How and why is data compressed for storage and transmission between digital systems?
Explain how lossless and lossy data compression reduce the size of data for efficient storage and transmission, and the trade-offs each makes
A focused answer to the QCE Digital Solutions Unit 4 dot point on compression. The difference between lossless and lossy compression, how run-length and dictionary methods work, common formats, and the trade-offs between size, quality and speed in data exchange.
Reviewed by: AI editorial process; not yet individually human-reviewed
Have a quick question? Jump to the Q&A page
Jump to a section
What this dot point is asking
Unit 4 covers how compression, encryption and hashing are used in the storage and transfer of data. This dot point is the compression part: QCAA wants you to explain how data compression reduces file size, distinguish lossless from lossy compression, and discuss the trade-offs. Smaller data transmits faster and costs less to store and send, which matters directly to the efficiency of a data exchange, so this sits alongside encryption as a core data-handling concept.
Why compress data
Compression makes data smaller so it takes less storage space and transmits faster across a network. In a data exchange, smaller payloads mean lower bandwidth use, faster responses and lower cost, which are all non-functional benefits you can justify. The trade-off is processing time, since compressing and decompressing use CPU, and for lossy methods, a loss of quality.
Lossless compression
Lossless compression reduces size by removing redundancy in a way that lets the exact original be reconstructed. No information is lost, so it is essential for text, code, spreadsheets and any data where an exact copy is required. Two ideas QCAA expects you to understand:
- Run-length encoding (RLE): replaces runs of the same value with a count and the value. The sequence AAAAA becomes 5A. It works well on data with long runs and poorly on varied data.
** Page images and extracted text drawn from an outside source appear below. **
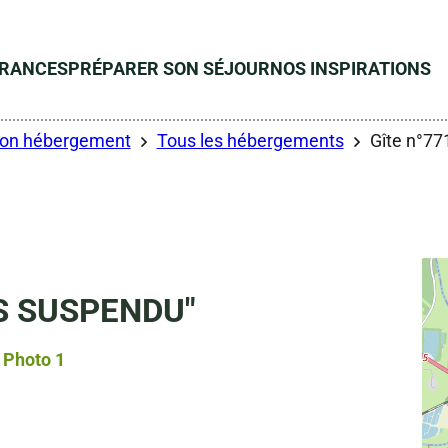
ÉRANCES
PRÉPARER SON SÉJOUR
NOS INSPIRATIONS
son hébergement
Tous les hébergements
Gîte n°7
PS SUSPENDU"
Photo 1, © Gérés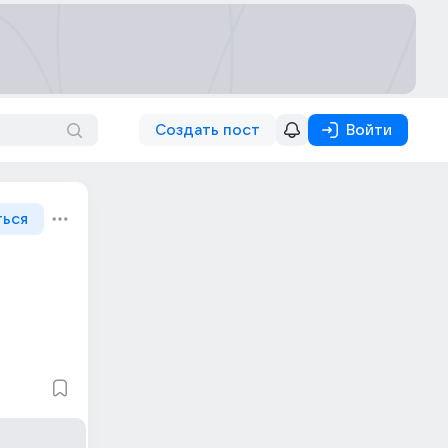
Создать пост
Войти
ться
- Dictionary methods: build a table of repeated patterns and replace each occurrence with a short code (the idea behind ZIP and GIF).
Common lossless formats include ZIP and GZIP for general files, PNG for images and FLAC for audio.
Lossy compression
Lossy compression achieves much smaller sizes by permanently discarding data that the human eye or ear is unlikely to miss. The original cannot be perfectly restored. It suits photos, music and video, where a small, fast file matters more than a bit-perfect copy.
- JPEG discards fine colour and brightness detail in images.
- MP3 and AAC discard sounds masked by louder ones.
- MP4 / H.264 discards spatial and temporal detail in video.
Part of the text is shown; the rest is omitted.